Cardona has got to wonder, Will Teatro's audience stay with them if they can't find a permanent space? And will the single-minded passion that has often alienated Dallas' cultural, political, and theatrical community hamper her attempts to get that space? During the years that led up to Teatro's displacement, many leaders in the Hispanic community either didn't know Cardona existed or dismissed her because she does not make proud artistic statements about being a minority in America--even though she's trained a generation of young Mexican-American actors with little or no previous theatrical knowledge. Ironic, because in many ways Cardona is Latino theater in Dallas, or at least the wellspring from which most of it has come.

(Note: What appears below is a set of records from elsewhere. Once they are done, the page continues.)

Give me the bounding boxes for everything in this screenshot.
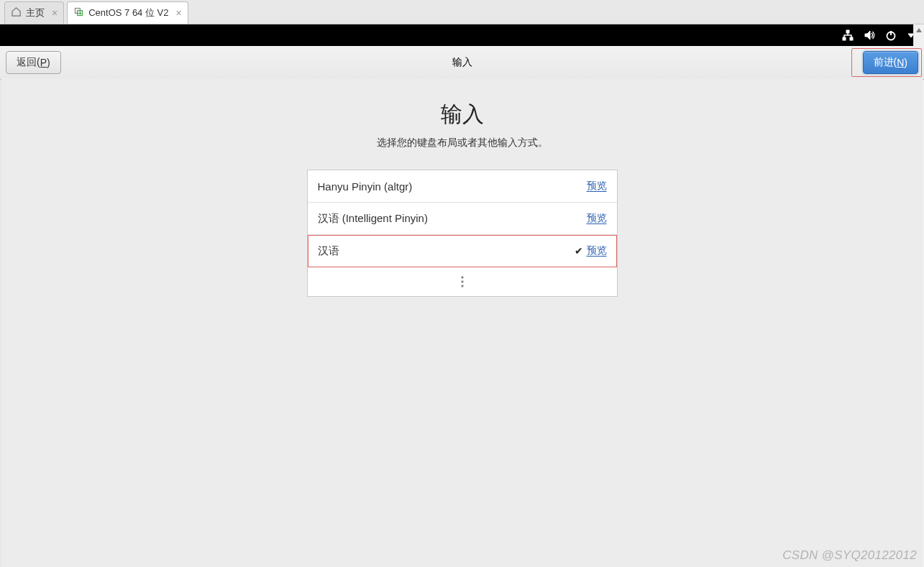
list-item-label: 汉语: [318, 244, 571, 258]
back-button-prefix: 返回(: [17, 56, 40, 69]
svg-rect-4: [850, 37, 853, 40]
svg-rect-2: [846, 30, 849, 33]
actionbar-title: 输入: [0, 56, 924, 69]
svg-point-7: [461, 276, 463, 278]
page-subtitle: 选择您的键盘布局或者其他输入方式。: [1, 137, 923, 149]
next-button-prefix: 前进(: [874, 56, 897, 69]
actionbar: 返回(P) 输入 前进(N): [0, 46, 924, 80]
svg-point-9: [461, 285, 463, 287]
preview-link[interactable]: 预览: [587, 180, 607, 193]
gnome-topbar: [0, 24, 924, 46]
vm-icon: [73, 6, 84, 19]
close-icon[interactable]: ×: [52, 7, 58, 19]
check-icon: ✔: [571, 245, 587, 257]
tabstrip: 主页 × CentOS 7 64 位 V2 ×: [0, 0, 924, 24]
main-panel: 输入 选择您的键盘布局或者其他输入方式。 Hanyu Pinyin (altgr…: [1, 78, 923, 567]
tab-label: 主页: [26, 6, 45, 19]
volume-icon[interactable]: [864, 29, 875, 41]
back-button[interactable]: 返回(P): [6, 51, 61, 74]
back-button-suffix: ): [47, 57, 50, 68]
close-icon[interactable]: ×: [175, 7, 181, 19]
preview-link[interactable]: 预览: [587, 212, 607, 225]
page-heading: 输入: [1, 100, 923, 129]
next-button-key: N: [897, 57, 904, 68]
svg-rect-3: [843, 37, 846, 40]
list-item[interactable]: Hanyu Pinyin (altgr) 预览: [308, 170, 617, 203]
watermark: CSDN @SYQ20122012: [782, 548, 917, 563]
network-icon[interactable]: [842, 29, 854, 41]
preview-link[interactable]: 预览: [587, 244, 607, 257]
tab-label: CentOS 7 64 位 V2: [88, 6, 168, 19]
list-item-label: 汉语 (Intelligent Pinyin): [318, 212, 571, 226]
home-icon: [11, 6, 22, 19]
input-method-list: Hanyu Pinyin (altgr) 预览 汉语 (Intelligent …: [307, 170, 618, 297]
back-button-key: P: [40, 57, 47, 68]
next-button-suffix: ): [904, 57, 907, 68]
more-button[interactable]: [308, 267, 617, 296]
list-item[interactable]: 汉语 (Intelligent Pinyin) 预览: [308, 203, 617, 235]
power-icon[interactable]: [885, 29, 897, 41]
svg-point-8: [461, 280, 463, 282]
list-item[interactable]: 汉语 ✔ 预览: [308, 235, 617, 267]
more-vertical-icon: [460, 275, 465, 288]
scroll-up-button[interactable]: [914, 24, 924, 36]
tab-vm[interactable]: CentOS 7 64 位 V2 ×: [67, 1, 188, 24]
next-button[interactable]: 前进(N): [863, 51, 918, 74]
list-item-label: Hanyu Pinyin (altgr): [318, 180, 571, 193]
tab-home[interactable]: 主页 ×: [4, 1, 64, 24]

Still, anyone who has seen the best of its work and truly understands what the phrase "world class" means knows that Dallas needs Teatro as much as Teatro needs a home. And if Dallas needs Teatro, it needs Cardona, the heart of the troupe--not only because the city is lacking in quality Hispanic theater in proportion to its exploding Latino population, but because we cannot lose another theater of fervor and risk. The company is not without allies--Margie Reese, director of the city's Office of Cultural Affairs, is trying to help Teatro land its own space through the city's facility reimbursement till--but there has not been a community call from Latinos and other stage artists for assistance to match its importance to the city. In a time of need, Cora Cardona stands apart now as she always has.